If you’re considering building a house or even an apartment complex, you are probably not even thinking about the foundation. If you’re the constructor, however, chances are that the foundation is one of the first headaches you’ll be suffering when you accept a new job.
Because t carries the weight of the entire building, the foundation is easily the most important part of it. It keeps the building up when the forces of nature try to take it down, and it is the reason buildings keep standing even after an earthquake or a flood. It also keeps the water from the ground away from the main structure, which can be easily harmed by the water.
It’s a lot of responsibility to put on a single part of the building, which is exactly why it always needs to be in top shape. Because it needs to be built well in order to fulfill its function, it’s important to be prepared to deal with any problems that could arise during the construction. Here are the most important ones.
1. Waterlogged ground
Building in a waterlogged area is not the best choice. However, if it can’t be helped, you need to be aware of the dangers it represents. As water seeps into the foundation, the foundation gets weaker. In the worst case scenario, the building will eventually collapse, endangering everyone in and in near proximity to it, and cause huge financial losses.
In the best case scenario, the moisture will move from the foundation to the main structure at a slow enough pace to warn the residents, who can then evacuate and take action to neutralize the damage. It can be prevented, but it takes time, money, and a process that includes layering stones and constructing a raised platform. It’s not impossible to build in a waterlogged area, but if you ignore this particular issue, you risk more than just money.
2. Soil conditions
Different types of soil can make or break your foundation. For example, loam, rock and sand or gravel make up for good, foundation-friendly soil. On the other hand, peat, clay, or silt are bad options because they tend to change their structure of shift, which can cause cracks in the foundation, which in turn weakens the whole structure. Again, it’s not impossible to build on these types of soil, but it does require extra effort.
3. Erosion of the ground
Another thing you need to account for is the erosion of the soil surrounding the foundation. If the top layer of the ground disappears, the retention of water in the remaining soil is made much more difficult. That means that the will get dry and wet more easily, which will mess with the structure and cause shifts, which can damage the foundation. Because of that, erosion needs to be taken into account when designing the foundation.
4. Effects and after-effects of construction
Construction itself has an effect on the ground. For example, vibrations from the piling, or changes made in excavation can cause changes in the soil itself. That means that, even if you start with good, solid ground for your foundation, it may not stay like that until the end of works. After-effects are important as well.
Consider the area carefully. Are there trees whose roots can mess up with the foundation? Is there a scheduled re-routing of a highway, or anything similar? All of those can have an adverse effect on the foundation, so it’s important to examine all risks.
5. Cost and speed
One of the biggest problems with building a foundation is that it can eat away at your time and money. Since there are so many issues to be found in the soil, problems that can emerge in the middle of the works, and additional materials and machines that you may have to use, the cost and speed of making a foundation is difficult to predict.
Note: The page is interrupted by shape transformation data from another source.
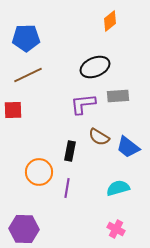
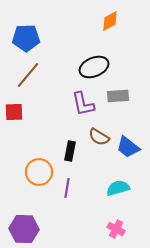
orange diamond: rotated 10 degrees clockwise
black ellipse: moved 1 px left
brown line: rotated 24 degrees counterclockwise
purple L-shape: rotated 96 degrees counterclockwise
red square: moved 1 px right, 2 px down
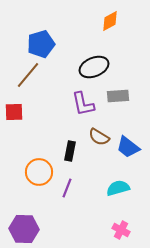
blue pentagon: moved 15 px right, 6 px down; rotated 16 degrees counterclockwise
purple line: rotated 12 degrees clockwise
pink cross: moved 5 px right, 1 px down
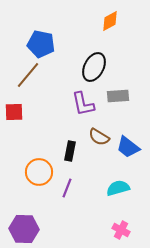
blue pentagon: rotated 28 degrees clockwise
black ellipse: rotated 40 degrees counterclockwise
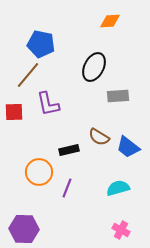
orange diamond: rotated 25 degrees clockwise
purple L-shape: moved 35 px left
black rectangle: moved 1 px left, 1 px up; rotated 66 degrees clockwise
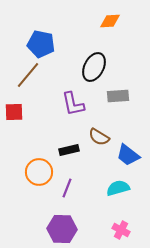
purple L-shape: moved 25 px right
blue trapezoid: moved 8 px down
purple hexagon: moved 38 px right
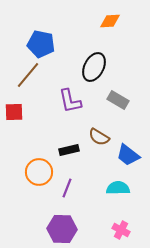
gray rectangle: moved 4 px down; rotated 35 degrees clockwise
purple L-shape: moved 3 px left, 3 px up
cyan semicircle: rotated 15 degrees clockwise
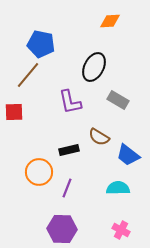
purple L-shape: moved 1 px down
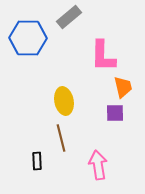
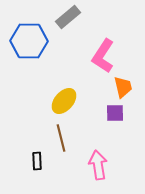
gray rectangle: moved 1 px left
blue hexagon: moved 1 px right, 3 px down
pink L-shape: rotated 32 degrees clockwise
yellow ellipse: rotated 52 degrees clockwise
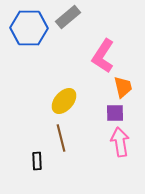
blue hexagon: moved 13 px up
pink arrow: moved 22 px right, 23 px up
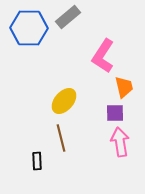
orange trapezoid: moved 1 px right
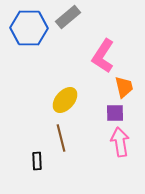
yellow ellipse: moved 1 px right, 1 px up
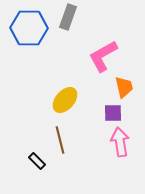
gray rectangle: rotated 30 degrees counterclockwise
pink L-shape: rotated 28 degrees clockwise
purple square: moved 2 px left
brown line: moved 1 px left, 2 px down
black rectangle: rotated 42 degrees counterclockwise
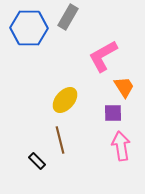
gray rectangle: rotated 10 degrees clockwise
orange trapezoid: rotated 20 degrees counterclockwise
pink arrow: moved 1 px right, 4 px down
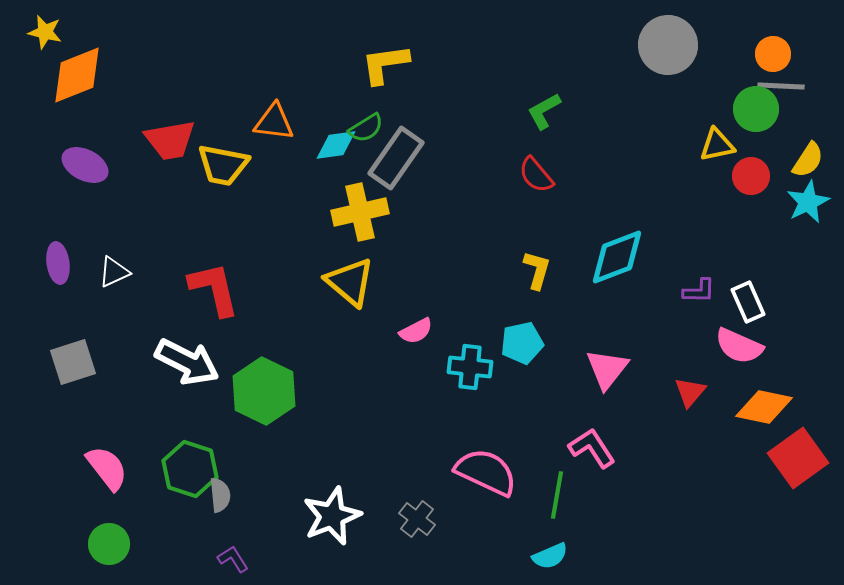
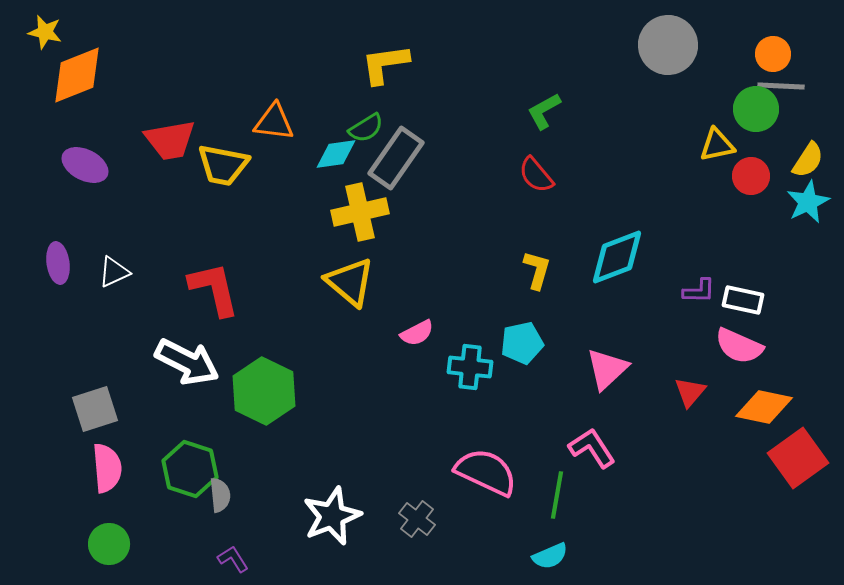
cyan diamond at (336, 145): moved 9 px down
white rectangle at (748, 302): moved 5 px left, 2 px up; rotated 54 degrees counterclockwise
pink semicircle at (416, 331): moved 1 px right, 2 px down
gray square at (73, 362): moved 22 px right, 47 px down
pink triangle at (607, 369): rotated 9 degrees clockwise
pink semicircle at (107, 468): rotated 33 degrees clockwise
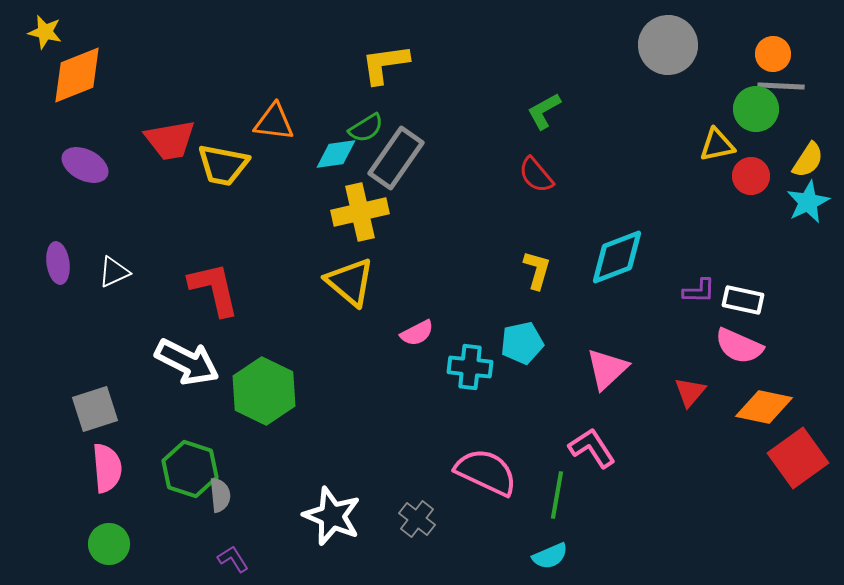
white star at (332, 516): rotated 28 degrees counterclockwise
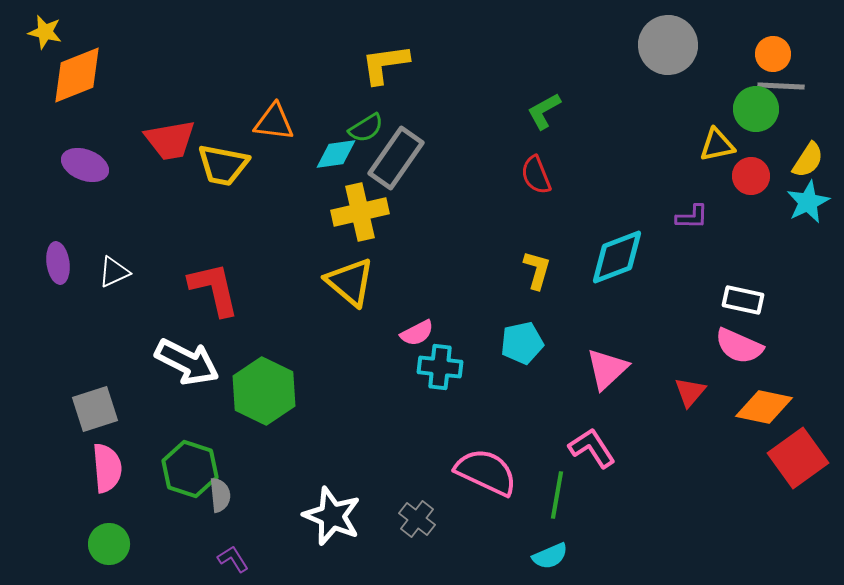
purple ellipse at (85, 165): rotated 6 degrees counterclockwise
red semicircle at (536, 175): rotated 18 degrees clockwise
purple L-shape at (699, 291): moved 7 px left, 74 px up
cyan cross at (470, 367): moved 30 px left
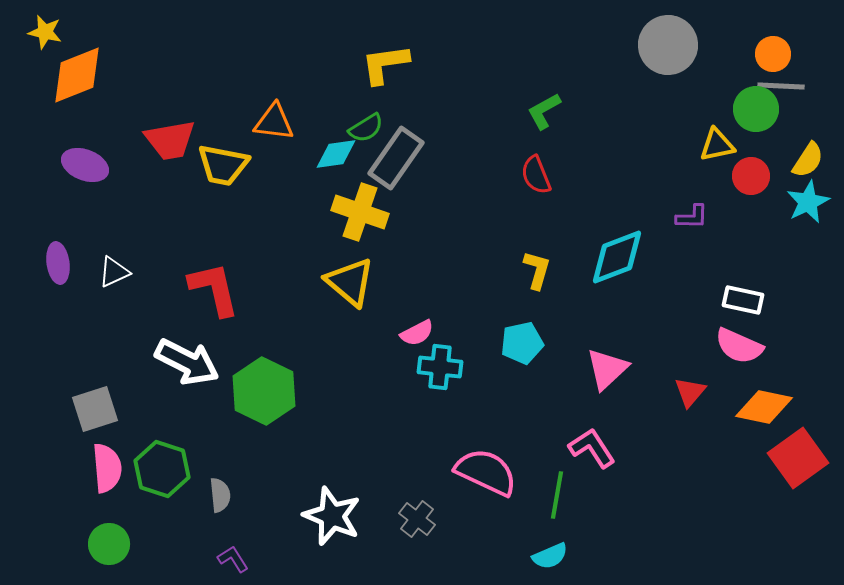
yellow cross at (360, 212): rotated 32 degrees clockwise
green hexagon at (190, 469): moved 28 px left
This problem can be more or less avoided by using reliable and experienced contractors, such as Jonishan contractors for excavations, and so on. Make sure every part of the works is done by an experienced team, and it will ensure not only the quality but also the most approximate prediction for cost and speed of the works.
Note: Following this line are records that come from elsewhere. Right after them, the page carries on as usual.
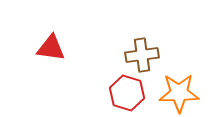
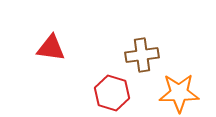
red hexagon: moved 15 px left
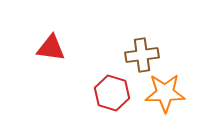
orange star: moved 14 px left
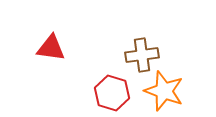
orange star: moved 1 px left, 2 px up; rotated 21 degrees clockwise
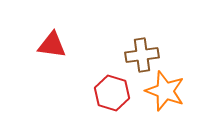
red triangle: moved 1 px right, 3 px up
orange star: moved 1 px right
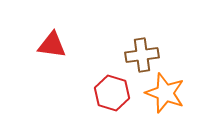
orange star: moved 2 px down
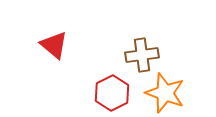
red triangle: moved 2 px right; rotated 32 degrees clockwise
red hexagon: rotated 16 degrees clockwise
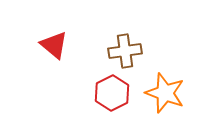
brown cross: moved 17 px left, 4 px up
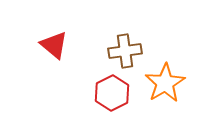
orange star: moved 10 px up; rotated 21 degrees clockwise
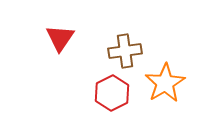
red triangle: moved 6 px right, 7 px up; rotated 24 degrees clockwise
6. The effect of construction on the adjoining structures
Make sure you understand the risks your construction can pose for the adjoining structures. Excavations can cause damage to the foundations of nearby buildings. Dewatering and vibration can have similarly harmful effects, so you need to account for those as well. If your works threaten the surrounding buildings, you may be held accountable, and you can be prosecuted.
Sure, the design part takes a bit of fretting over, but the importance of a strong foundation more than justifies it. A badly made foundation makes the building unsafe for the residents and the environment, so make sure you go through all the issues that can arise before you even start the works.